Yesterday I linked a couple of predictions on the NC presidential race. John McCain was in Fayetteville, NC last night and I just read that Sarah Palin will be in Raleigh on Saturday. McCain evidently made a pretty impressive entrance to the Crown Coliseum.
We have some other interesting races going on here as well. The Dole-Hagan Senate race is getting a lot of attention. The best ad I have seen in that race shows Hagan on a big blank check and warns voters that if she wins it will be the equivalent of giving Senate Dems a blank check. I didn’t note whether that ad came from the Dole campaign or an outside group, but it is really good.
The governor’s race here is close with the Republican, Charlotte Mayor Pat McCrory, currently leading the Democrat, Lt. Gov. Beverly Perdue. (That’s right, here in NC we have a women on the ticket in the Presidential, Governor and Senate races.) If McCrory wins it will be the first time a Republican has won the Governor’s race since Jim Martin back in the 80’s. I saw McCrory speak at the Palin event in Greenville and am not surprised he has is so popular with Independents and Democrats in Charlotte. He is a very energetic speaker. Here are a couple of links to McCrory YouTube ads — one on appointing fundraisers to the state Board of Transportation and one on offshore drilling.

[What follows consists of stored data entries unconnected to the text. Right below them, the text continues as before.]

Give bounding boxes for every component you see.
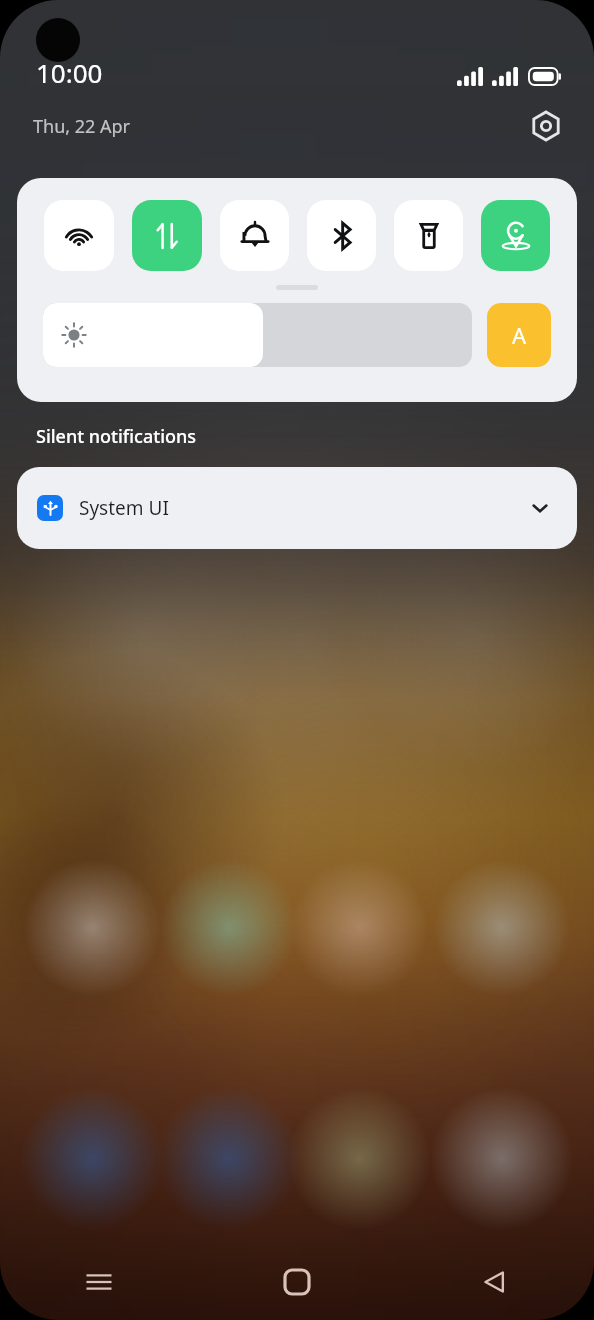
button[interactable]: Mobile data (132, 200, 202, 271)
button[interactable]: Bluetooth (307, 200, 376, 271)
staticText: A (512, 320, 527, 350)
button[interactable]: Brightness (43, 303, 472, 367)
button[interactable]: Expand (523, 491, 557, 525)
button[interactable]: A (487, 303, 551, 367)
button[interactable]: Flashlight (394, 200, 463, 271)
staticText: Thu, 22 Apr (33, 114, 131, 139)
button[interactable]: Settings (526, 106, 566, 146)
button[interactable]: Ring mode (220, 200, 289, 271)
staticText: Silent notifications (36, 424, 197, 449)
button[interactable]: Recent apps (0, 1244, 198, 1320)
button[interactable]: Location (481, 200, 550, 271)
staticText: 10:00 (36, 55, 103, 90)
button[interactable]: System UI (17, 467, 577, 549)
button[interactable]: Home (198, 1244, 396, 1320)
button[interactable]: Wi-Fi (44, 200, 114, 271)
staticText: System UI (79, 495, 169, 521)
button[interactable]: Back (396, 1244, 594, 1320)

Update: The most insulting and grating NC ads this election season feature two old codgers sitting on the front porch chatting about how bad Republicans are. What is especially grating about the ads, putting aside the content for now, is the fake southern accents. These guys are either faking southern accents or they are over emphasizing the accents they do have to the point that they remind me of Nicolas Cage’s cringe-worthy accent in Con Air (“Put the bunny down” for those who have seen the movie).

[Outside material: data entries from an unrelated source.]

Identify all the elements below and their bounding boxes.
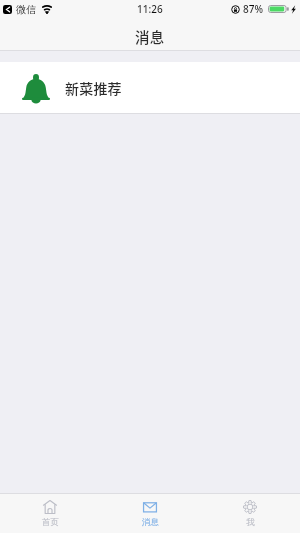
staticText: 新菜推荐 (65, 78, 122, 98)
staticText: 消息 (135, 26, 165, 47)
button[interactable]: Back to WeChat (3, 3, 52, 16)
button[interactable]: 我 (200, 493, 300, 528)
button[interactable]: 首页 (0, 493, 100, 528)
other: Rotation lock (231, 5, 240, 14)
button[interactable]: 消息 (100, 493, 200, 528)
staticText: 我 (246, 517, 255, 528)
staticText: 87% (243, 2, 263, 16)
button[interactable]: 新菜推荐 (0, 62, 300, 114)
staticText: 首页 (42, 517, 59, 528)
staticText: 微信 (16, 3, 36, 16)
staticText: 消息 (142, 517, 159, 528)
staticText: 11:26 (137, 2, 163, 16)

Now for the content. One of the ads Beverly Perdue is running includes this exchange between the old coots:
HENRY: I know. I read in the paper that he said Charlotte’s getting ripped off. And he’d take money away from rural highways.
BILL: Oh you’re kidding.
HENRY: Why Bill he even questioned where we should even pave roads in small towns and rural areas.
I wondered where she got that claim from and just found out listening to Pat McCrory on a local radio show. McCrory criticized Perdue and the Board of Transportation for only putting roads where Democrat political cronies and contributors lived. Evidently some of them must live in rural areas, therefore McCrory is against paving roads in rural areas. It has been exciting being in a battleground state with so many visits from the presidential candidates, but I will not miss the ads — and I have DVR so I don’t even watch most of them.